Sumenep, 21/1 (Media Madura) – Pengegelan dan penutupan Toko 8 serta Cafe Simple oleh Pemerintah Kabupaten (Pemkab) Sumenep, Madura, Jawa Timur ternyata hanya bersifat sementara.

Sebab, pihak terkait akan membuka kembali segel toko dan kafe yang berlokasi di Jl Arya Wiraraja itu, jika pihak pengelola segera mengurus izin usaha yang memang menjadi kewajiban.

“Ya, penutupan mini market dan kafe tersebut tidak permanen, artinya bisa kita buka kalau pengelola mengurus izin usaha,” terang Kepala Dinas Penanaman Modal dan Pelayanan Terpadu (PMPT) Sumenep, Abd.
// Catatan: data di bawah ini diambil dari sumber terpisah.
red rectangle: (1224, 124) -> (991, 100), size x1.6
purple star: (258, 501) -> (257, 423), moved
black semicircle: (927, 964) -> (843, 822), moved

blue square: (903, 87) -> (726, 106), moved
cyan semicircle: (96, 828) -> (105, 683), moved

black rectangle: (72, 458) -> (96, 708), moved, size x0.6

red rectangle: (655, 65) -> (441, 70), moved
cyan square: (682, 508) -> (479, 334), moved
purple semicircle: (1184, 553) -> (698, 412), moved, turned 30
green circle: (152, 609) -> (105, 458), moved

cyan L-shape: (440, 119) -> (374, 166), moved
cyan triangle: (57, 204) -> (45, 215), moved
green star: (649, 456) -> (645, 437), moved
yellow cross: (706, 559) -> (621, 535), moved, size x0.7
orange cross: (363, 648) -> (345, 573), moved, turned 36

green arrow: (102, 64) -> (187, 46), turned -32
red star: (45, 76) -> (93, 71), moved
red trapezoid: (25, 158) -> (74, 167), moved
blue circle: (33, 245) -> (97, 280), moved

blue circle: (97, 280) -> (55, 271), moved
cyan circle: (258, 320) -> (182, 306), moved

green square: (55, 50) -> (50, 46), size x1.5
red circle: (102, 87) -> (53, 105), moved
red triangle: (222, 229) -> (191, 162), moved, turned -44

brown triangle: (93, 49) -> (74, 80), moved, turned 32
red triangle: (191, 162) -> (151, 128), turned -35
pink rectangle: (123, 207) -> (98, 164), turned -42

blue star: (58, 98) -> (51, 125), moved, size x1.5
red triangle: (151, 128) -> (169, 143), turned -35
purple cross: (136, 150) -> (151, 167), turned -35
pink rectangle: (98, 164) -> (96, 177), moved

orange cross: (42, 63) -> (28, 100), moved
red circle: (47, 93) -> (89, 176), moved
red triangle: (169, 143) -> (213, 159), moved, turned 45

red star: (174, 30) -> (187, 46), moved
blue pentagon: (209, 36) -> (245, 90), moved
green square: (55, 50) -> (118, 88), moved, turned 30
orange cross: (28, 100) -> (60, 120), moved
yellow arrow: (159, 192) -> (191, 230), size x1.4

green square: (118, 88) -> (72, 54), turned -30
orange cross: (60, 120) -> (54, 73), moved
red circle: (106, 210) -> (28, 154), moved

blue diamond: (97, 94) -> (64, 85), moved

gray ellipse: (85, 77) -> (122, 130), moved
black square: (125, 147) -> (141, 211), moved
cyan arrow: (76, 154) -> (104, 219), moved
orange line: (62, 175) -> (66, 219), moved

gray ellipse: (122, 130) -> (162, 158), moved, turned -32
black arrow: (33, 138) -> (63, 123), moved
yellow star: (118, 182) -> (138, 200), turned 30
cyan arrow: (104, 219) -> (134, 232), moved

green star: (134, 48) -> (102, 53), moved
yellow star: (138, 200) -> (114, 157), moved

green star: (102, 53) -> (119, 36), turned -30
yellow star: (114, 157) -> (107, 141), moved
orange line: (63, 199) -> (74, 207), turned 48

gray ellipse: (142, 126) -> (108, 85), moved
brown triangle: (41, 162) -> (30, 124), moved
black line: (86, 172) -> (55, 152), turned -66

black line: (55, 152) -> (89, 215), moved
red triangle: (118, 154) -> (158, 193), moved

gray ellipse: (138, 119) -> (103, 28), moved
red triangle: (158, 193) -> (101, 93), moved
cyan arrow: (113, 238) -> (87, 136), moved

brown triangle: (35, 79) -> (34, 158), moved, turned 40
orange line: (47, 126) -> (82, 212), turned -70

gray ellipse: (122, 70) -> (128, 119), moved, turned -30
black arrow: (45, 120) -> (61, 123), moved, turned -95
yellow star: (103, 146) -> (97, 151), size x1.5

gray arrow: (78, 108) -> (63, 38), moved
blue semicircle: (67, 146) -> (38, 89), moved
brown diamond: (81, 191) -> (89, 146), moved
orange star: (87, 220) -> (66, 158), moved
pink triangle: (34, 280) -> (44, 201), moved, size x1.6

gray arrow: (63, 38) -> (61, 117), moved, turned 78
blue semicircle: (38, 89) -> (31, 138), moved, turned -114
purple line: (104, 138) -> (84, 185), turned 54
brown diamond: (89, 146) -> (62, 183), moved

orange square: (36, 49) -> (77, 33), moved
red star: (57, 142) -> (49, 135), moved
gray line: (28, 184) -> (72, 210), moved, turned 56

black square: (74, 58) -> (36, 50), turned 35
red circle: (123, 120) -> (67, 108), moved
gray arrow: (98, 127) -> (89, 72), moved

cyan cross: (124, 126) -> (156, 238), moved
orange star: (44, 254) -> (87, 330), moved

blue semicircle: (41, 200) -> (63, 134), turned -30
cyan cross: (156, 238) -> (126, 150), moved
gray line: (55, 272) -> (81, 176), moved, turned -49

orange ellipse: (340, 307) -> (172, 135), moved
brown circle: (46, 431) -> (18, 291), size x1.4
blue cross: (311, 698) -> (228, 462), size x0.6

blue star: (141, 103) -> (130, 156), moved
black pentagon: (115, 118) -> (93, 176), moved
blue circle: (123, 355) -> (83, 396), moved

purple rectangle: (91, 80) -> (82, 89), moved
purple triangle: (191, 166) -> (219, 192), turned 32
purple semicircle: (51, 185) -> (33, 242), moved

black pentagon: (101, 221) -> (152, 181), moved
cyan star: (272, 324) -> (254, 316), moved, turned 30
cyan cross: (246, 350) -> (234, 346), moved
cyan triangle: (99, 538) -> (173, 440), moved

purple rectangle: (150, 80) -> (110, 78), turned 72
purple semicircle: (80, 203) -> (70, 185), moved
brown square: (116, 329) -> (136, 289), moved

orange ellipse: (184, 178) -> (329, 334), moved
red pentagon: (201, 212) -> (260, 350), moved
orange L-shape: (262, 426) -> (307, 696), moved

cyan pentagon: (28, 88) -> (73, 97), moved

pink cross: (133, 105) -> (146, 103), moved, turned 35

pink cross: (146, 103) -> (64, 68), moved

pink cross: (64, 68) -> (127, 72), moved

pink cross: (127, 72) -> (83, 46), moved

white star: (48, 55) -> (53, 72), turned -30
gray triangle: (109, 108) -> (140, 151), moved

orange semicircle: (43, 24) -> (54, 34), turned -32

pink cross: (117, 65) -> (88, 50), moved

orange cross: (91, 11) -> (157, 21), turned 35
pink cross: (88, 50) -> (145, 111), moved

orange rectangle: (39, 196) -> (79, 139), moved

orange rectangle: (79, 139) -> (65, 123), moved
Madjid.

Dua hari lalu, Toko 8 dan Cafe Simple ditutup paksa oleh tim gabungan dari Dinas PMPT, Satpol PP dan Bagian Hukum Setkab Sumenep lantaran diduga tidak mengantongi izin usaha.

Sejak beroperasi kurang lebih selama 2 tahun, toko dan kafe tersebut diketahui tidak mengurus izin apapun, baik itu Izin Mendirikan Bangunan (IMB), Surat Izin Usaha (SIUP) maupun Tanda Daftar Perusahaan (TDP).

“Agar ini menjadi pelajaran kepada masyarakat yang hendak menjalankan usaha, agar mengurus perizinan usaha terlebih dulu, supaya tidak melanggar aturan,” imbuhnya.

Menurut mantan Camat Pragaan itu, prosen mengurus tidaklah begitu sulit, sudah bisa melalui online maupun datang langsung ke Kantor Dinas PMPT setempat.

“Jadi, tidak ada alasan sulit untuk mengurus izin usaha, prosesnya gampang, mudah, cepat dan murah, jika memang pihak pengusaha mau mengikuti aturan yang ada,” pungkasnya.